Dropbox says there is no evidence of breach, continues investigating

Last week European Dropbox users began receiving spam emails advertising gambling websites, and given that many of them received it on unique email address created for the sole purpose of subscribing to the file hosting service, speculations were raised about a possible breach of the company’s systems.

A Dropdox employee had, at the time, shared that the company was looking into the matter and that they had even brought in an outside team to investigate.

Two days later, another employee piped up to report that for the time being, no intrusions in the company’s internal systems had been found and no unauthorized activity in Dropbox accounts had been detected.
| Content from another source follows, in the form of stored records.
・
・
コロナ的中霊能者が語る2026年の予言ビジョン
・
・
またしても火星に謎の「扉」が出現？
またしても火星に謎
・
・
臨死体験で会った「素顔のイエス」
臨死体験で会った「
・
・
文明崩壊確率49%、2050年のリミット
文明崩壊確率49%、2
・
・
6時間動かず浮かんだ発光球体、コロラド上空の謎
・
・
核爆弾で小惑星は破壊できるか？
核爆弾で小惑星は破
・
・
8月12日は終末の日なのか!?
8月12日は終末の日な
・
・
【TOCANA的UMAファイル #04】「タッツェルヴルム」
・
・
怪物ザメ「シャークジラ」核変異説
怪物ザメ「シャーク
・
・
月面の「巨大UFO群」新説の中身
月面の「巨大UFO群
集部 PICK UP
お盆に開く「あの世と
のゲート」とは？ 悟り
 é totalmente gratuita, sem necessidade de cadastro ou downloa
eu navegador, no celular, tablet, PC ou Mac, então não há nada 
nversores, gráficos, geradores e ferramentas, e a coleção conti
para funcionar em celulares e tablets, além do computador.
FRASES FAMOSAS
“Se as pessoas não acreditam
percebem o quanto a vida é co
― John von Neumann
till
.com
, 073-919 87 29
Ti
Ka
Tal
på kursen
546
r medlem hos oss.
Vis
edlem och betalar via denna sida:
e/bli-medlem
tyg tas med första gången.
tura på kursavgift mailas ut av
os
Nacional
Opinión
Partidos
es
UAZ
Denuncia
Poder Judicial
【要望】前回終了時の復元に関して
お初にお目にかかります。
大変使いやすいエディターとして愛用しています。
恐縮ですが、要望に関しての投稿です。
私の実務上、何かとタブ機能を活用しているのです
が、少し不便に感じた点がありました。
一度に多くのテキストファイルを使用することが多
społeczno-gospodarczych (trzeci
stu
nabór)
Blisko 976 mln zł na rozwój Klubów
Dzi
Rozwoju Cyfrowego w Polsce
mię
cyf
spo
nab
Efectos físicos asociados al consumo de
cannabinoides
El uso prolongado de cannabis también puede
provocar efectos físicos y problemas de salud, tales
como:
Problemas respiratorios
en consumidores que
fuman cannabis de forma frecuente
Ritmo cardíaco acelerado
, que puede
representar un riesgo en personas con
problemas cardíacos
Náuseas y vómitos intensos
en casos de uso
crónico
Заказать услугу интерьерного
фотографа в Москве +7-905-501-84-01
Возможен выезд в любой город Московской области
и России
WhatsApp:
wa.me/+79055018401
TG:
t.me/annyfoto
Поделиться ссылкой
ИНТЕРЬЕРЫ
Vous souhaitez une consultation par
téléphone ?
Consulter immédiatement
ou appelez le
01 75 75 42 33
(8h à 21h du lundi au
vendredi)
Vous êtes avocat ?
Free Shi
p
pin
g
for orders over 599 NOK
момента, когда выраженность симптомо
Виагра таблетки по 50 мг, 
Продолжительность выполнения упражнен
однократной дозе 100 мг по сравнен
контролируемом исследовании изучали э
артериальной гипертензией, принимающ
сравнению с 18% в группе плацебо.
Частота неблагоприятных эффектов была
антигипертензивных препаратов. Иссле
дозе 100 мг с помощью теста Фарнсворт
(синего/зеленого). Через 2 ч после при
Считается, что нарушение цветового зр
“We’ve reached out to users who’ve reported receiving spam messages and are closely investigating those reports,” he said. “Security is our top priority and we’ll let you know if we uncover evidence that these email addresses came from Dropbox. Thanks for your patience. Investigations like this can take time and we’re working hard to get to the bottom of this.”

I don’t know whether to consider this good or bad news – if Dropbox’ databases weren’t compromised, how did the spammers get their hand on the emails in question?

Also, how come that the users were receiving the spam in their native language (Dutch, German, English)? Even if the emails were guessed, correctly guessing the users’ native language from their format is not easy.

Let’s hope we’ll receive an answer soon.